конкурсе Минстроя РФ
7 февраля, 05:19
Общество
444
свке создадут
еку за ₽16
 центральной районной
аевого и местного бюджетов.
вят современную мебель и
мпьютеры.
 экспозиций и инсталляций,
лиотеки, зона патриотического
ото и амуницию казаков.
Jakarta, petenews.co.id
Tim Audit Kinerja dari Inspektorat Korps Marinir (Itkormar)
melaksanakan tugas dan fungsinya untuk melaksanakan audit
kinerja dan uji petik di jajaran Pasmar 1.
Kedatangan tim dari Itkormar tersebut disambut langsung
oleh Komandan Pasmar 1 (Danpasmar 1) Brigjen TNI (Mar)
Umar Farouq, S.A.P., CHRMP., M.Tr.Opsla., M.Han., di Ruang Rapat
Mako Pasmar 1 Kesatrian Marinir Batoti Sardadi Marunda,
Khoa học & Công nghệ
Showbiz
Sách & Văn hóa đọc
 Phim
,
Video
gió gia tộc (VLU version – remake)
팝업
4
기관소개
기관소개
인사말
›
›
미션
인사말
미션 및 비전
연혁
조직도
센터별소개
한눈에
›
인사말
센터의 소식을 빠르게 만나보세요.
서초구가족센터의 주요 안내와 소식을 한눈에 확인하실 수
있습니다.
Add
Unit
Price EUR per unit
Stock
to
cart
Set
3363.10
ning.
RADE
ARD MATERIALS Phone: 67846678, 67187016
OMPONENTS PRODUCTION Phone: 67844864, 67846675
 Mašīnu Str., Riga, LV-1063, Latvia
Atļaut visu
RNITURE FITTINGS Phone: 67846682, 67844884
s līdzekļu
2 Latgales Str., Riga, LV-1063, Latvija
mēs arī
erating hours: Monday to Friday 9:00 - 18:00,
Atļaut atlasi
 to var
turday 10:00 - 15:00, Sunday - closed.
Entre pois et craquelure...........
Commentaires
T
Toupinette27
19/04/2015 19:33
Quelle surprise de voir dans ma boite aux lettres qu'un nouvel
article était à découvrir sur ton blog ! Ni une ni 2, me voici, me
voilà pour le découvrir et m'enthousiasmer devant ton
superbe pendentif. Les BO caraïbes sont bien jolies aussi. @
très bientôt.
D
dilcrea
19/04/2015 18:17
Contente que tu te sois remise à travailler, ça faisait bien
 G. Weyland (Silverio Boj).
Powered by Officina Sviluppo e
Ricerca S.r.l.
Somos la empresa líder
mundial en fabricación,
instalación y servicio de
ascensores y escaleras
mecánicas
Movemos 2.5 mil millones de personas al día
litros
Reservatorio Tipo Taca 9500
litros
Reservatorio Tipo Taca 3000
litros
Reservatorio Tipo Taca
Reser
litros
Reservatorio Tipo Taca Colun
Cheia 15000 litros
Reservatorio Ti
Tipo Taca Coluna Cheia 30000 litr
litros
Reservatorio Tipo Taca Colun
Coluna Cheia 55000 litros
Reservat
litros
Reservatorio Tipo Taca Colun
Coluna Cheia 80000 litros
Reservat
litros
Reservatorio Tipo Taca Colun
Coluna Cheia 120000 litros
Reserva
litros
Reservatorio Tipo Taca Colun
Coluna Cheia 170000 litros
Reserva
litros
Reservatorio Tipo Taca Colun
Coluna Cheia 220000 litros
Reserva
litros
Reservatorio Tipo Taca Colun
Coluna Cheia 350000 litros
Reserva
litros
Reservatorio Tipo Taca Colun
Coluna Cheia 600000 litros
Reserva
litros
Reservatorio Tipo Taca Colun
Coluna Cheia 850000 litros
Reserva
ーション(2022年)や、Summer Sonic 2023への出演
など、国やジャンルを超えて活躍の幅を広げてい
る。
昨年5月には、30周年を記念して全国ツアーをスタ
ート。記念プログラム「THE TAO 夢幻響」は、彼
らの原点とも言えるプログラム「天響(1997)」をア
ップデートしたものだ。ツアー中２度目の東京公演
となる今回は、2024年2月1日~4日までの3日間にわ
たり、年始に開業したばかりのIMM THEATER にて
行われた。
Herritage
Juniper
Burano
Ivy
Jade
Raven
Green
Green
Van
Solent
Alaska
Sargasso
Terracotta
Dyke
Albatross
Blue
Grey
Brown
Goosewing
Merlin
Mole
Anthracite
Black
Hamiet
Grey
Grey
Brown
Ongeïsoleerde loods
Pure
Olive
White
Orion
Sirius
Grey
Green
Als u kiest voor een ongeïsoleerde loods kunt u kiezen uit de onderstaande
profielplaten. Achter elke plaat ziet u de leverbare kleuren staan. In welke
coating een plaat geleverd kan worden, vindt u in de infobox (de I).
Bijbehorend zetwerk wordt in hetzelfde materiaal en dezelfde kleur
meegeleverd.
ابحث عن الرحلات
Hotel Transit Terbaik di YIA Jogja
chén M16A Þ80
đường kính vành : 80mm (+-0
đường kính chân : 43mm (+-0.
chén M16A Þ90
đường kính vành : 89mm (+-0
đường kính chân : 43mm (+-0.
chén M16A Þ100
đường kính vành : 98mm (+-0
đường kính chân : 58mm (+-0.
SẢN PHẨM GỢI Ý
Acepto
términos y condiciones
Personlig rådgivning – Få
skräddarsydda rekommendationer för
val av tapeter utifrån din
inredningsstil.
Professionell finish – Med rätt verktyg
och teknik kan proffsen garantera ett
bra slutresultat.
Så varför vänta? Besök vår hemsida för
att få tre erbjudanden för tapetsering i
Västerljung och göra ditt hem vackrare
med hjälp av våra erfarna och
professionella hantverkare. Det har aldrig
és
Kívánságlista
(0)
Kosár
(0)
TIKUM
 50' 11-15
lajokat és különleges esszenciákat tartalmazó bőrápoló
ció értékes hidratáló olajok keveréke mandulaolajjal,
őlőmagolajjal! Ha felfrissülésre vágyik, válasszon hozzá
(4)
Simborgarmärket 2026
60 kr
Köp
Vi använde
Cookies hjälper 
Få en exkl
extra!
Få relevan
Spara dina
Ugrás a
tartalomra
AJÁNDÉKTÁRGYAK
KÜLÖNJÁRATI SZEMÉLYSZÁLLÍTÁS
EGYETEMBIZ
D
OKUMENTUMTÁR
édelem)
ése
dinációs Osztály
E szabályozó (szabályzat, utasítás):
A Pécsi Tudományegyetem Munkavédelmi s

◆ **EXERCISE AIM**
The reply should hold only the lines from the first line of the listing above through the line with "Jakarta, petenews.co.id", each copied exactly.

◆ **COMPLETED EXERCISE**
конкурсе Минстроя РФ
7 февраля, 05:19
Общество
444
свке создадут
еку за ₽16
 центральной районной
аевого и местного бюджетов.
вят современную мебель и
мпьютеры.
 экспозиций и инсталляций,
лиотеки, зона патриотического
ото и амуницию казаков.
Jakarta, petenews.co.id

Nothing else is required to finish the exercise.